Nos dados coletados até o dia 25 de dezembro de 2022, a mostra apresenta que a cidade de Barueri chegou a 342.613 habitantes. No último Censo, realizado em 2010, o município possuía uma população fixa de 240.656 pessoas.

O Censo Demográfico é realizado no Brasil a cada dez anos pelo Instituto Brasileiro de Geografia e Estatística (IBGE). É a única pesquisa domiciliar que vai a todos os 5.570 municípios do país. O Censo 2022 deveria ter sido realizado em 2020, mas foi adiado duas vezes: primeiro, por causa da pandemia de covid-19 e depois por adversidades orçamentárias.

Em 2021, a estimativa da população de Barueri, segundo divulgado pelo site do IBGE, era de 279.704 pessoas.

Com o crescente número de habitantes, a cidade de Barueri prevê arrecadação de R$ 4,8 bilhões para 2023, um aumento de mais de R$ 900 milhões, na comparação ao ano anterior.

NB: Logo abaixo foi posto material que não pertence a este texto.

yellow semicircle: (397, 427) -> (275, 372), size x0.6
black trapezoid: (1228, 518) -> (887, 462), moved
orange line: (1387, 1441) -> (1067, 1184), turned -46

Conforme a prévia do Censo 2022, a cidade de Barueri é a 22ª mais populosa do estado de São Paulo e a 3ª na composição do Cioeste (Consórcio Intermunicipal da Região Oeste Metropolitana de São Paulo), ficando atrás de Osasco com 777.048 mil habitantes e Carapicuíba com 406.221 mil habitantes.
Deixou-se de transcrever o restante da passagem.